Functionalized aramid nanofibers prepared by polymerization induced self-assembly for simultaneously reinforcing and toughening of epoxy and carbon fiber/epoxy multiscale composite

Abstract

Aramid nanofibers (ANFs) are polymeric nanofibers that have been drawing tremendous attention as new nanoscale building blocks of advanced composites. Herein, we report a new strategy to rapidly synthesize functionalized ANFs (fANFs) through polymerization-induced self-assembly of poly(phenylene terephthalamide) (PPTA) using soluble sulfonated PPTA to tailor the size of fANTs, and the extraordinary reinforcing and toughening effect of fANFs on epoxy (EP) resin and multiscale carbon fiber (CF)/EP composites. With a diameter of ∼30 nm, and reactive sulfonic acid groups on the surfaces, the branched fANFs can be easily dispersed in EP and are reactive with the matrix, therefore, remarkably improve the interfacial interaction and mechanical properties (including both strength and toughness) of EP at low fANF contents.
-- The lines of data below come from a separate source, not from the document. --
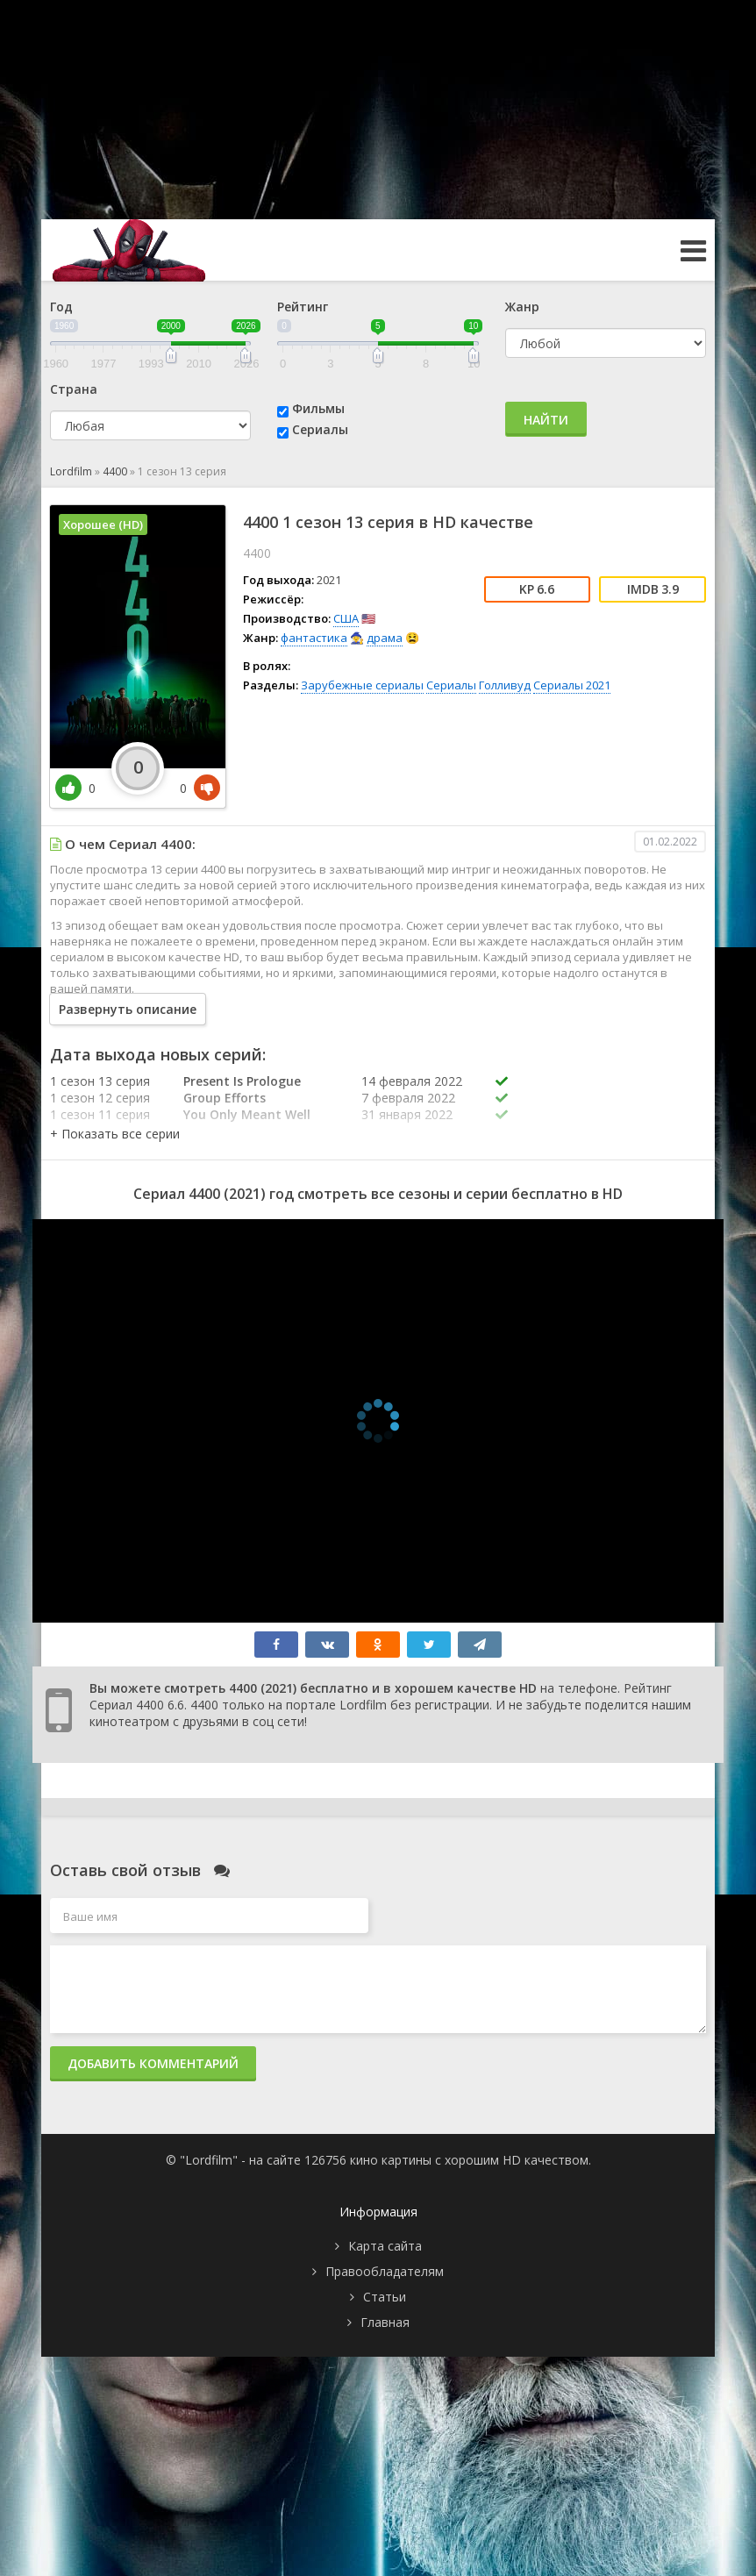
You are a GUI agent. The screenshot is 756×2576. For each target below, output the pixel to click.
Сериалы (320, 429)
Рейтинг (302, 306)
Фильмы (318, 408)
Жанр (522, 306)
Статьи (384, 2296)
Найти (546, 419)
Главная (385, 2322)
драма (385, 638)
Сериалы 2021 (571, 685)
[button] (115, 1133)
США (346, 618)
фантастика (314, 638)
The tensile strength, Young's modulus, toughness and elongation at break of fANFs/EP nanocomposites are increased by ∼59%, ∼19%, ∼112% and ∼36%, respectively. The flexural strength, interlaminar shear strength, total energy dissipation and flexural strain at break of fANFs/CF/EP multi-scale composite are increased by ∼57%, ∼38%, ∼65% and ∼71%, respectively. To the best of our knowledge, the enhancement in the strengths is comparative with those provided by graphene oxide, and the total fracture energy and flexural strain at break are more significantly increased by fANFs than almost all of the nanofillers ever reported.